Sipka S, Koltai M, Braquet P, Szegedi G
Third Department of Internal Medicine, University Medical School of Debrecen, Hungary.
Int Arch Allergy Immunol. 1992;97(1):89-92. doi: 10.1159/000236101.
Using human platelet-rich plasma (PRP) we found that histamine concentration-dependently potentiated platelet aggregation induced by platelet-activating factor (PAF). When added separately, neither histamine nor chloropyramine, a competitive antagonist of H1 receptors, influenced platelet aggregation, however BN 52021, a specific PAF receptor antagonist, concentration-dependently inhibited the response. Chloropyramine reduced the potentiating effect of histamine on PAF-induced platelet aggregation, and when it was coadministered with BN 52021, inducing 63% inhibition of PAF-induced aggregation, the histamine-potentiated PAF response was completely abolished. This observation draws attention to the importance of cooperation between histamine and PAF in mediation of platelet aggregation in human PRP, and points to the powerful antiaggregatory effect of BN 52021 combined with an antagonist of H1 receptors.

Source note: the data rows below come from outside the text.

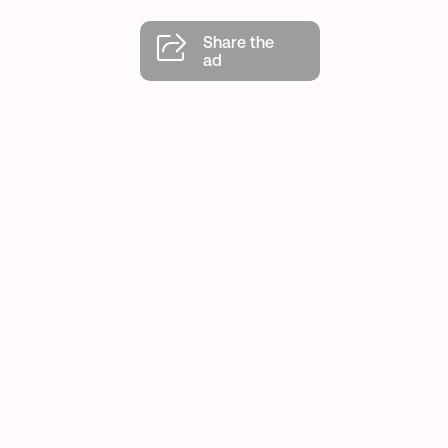
Share the
ad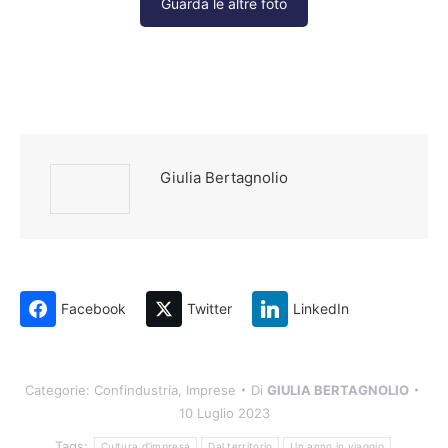
Guarda le altre foto
Giulia Bertagnolio
Facebook
Twitter
LinkedIn
Categorie:
Confindustria
,
Imprese
Di
GIULIA BERTAGNOLIO
10 Luglio 2023
Tags:
Cultura d'impresa
Dal territorio
Un anno in viaggio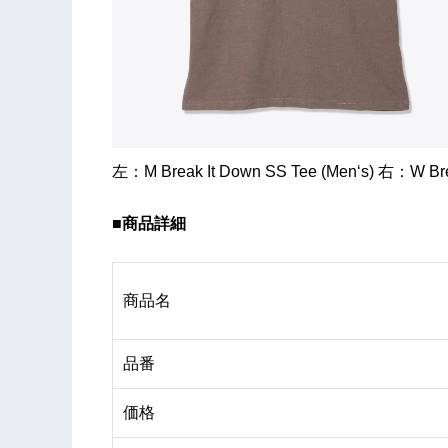
左：M Break It Down SS Tee (Men‘s) 右：W B
■商品詳細
商品名
品番
価格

利用富含人血小板的血浆(PRP),我们发现组胺浓度依赖性地增强了血小板活化因子(PAF)诱导的血小板聚集。单独添加时,组胺和H1受体竞争性拮抗剂氯吡胺均不影响血小板聚集,然而,特异性PAF受体拮抗剂BN 52021浓度依赖性地抑制该反应。氯吡胺降低了组胺对PAF诱导的血小板聚集的增强作用,并且当它与BN 52021共同给药时,可诱导对PAF诱导的聚集产生63%的抑制,组胺增强的PAF反应则完全被消除。这一观察结果提醒人们注意组胺与PAF在介导人PRP中血小板聚集中协同作用的重要性,并指出BN 52021与H1受体拮抗剂联合使用具有强大的抗聚集作用。